Horror comics have deployed Catholic iconography across roughly two registers since the form first engaged the Church as a subject: as ornament, where crucifixes and clerical vestments supply visual atmosphere without theological content; and as obstacle, where the Church appears as a force that either fails to recognize supernatural threats or actively suppresses what it cannot explain. What both registers share is a fundamental deference to the Christian cosmological framework — the hierarchy of salvation and damnation, angels and demons, operates as the given condition of the world, and horror works within it.
‘Excommunicated’ #1, the debut issue from Vault Comics published on May 6th, 2026, positions itself against this convention.

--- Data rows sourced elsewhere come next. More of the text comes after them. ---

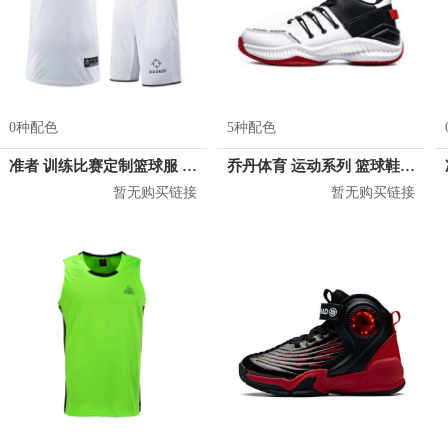
0种配色
5种配色
准者 训练比赛定制篮球服 Z17110105
乔丹体育 运动系列 篮球鞋 XM25200111
暂无购买链接
暂无购买链接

Written by Jeremy Robinson, drawn by Tiago Palma, colored by Manuel J. Rodriguez, lettered by Jim Campbell, and designed by Tim Daniel, the series does not treat the Church as a failing institution or a source of corrupted power. It treats the Church — and Hell — as parallel bureaucratic hierarchies that discard their own agents when those agents become inconvenient.
Cast Out from Both Sides
The premise is precise in its symmetry: a botched exorcism results in Sister Josephine, a devout nun, being expelled from the Church, and Edimmu, the demon involved, being cast out of Hell in turn. According to the publisher’s official series description, Sister Josephine is deliberately deceived into attending the failed exorcism — which places the Church’s culpability in complicity rather than ignorance.
Forced into an uneasy partnership, the two must investigate the conspiracy that produced the catastrophe, working in Boston, outside the institutional structures that formed them.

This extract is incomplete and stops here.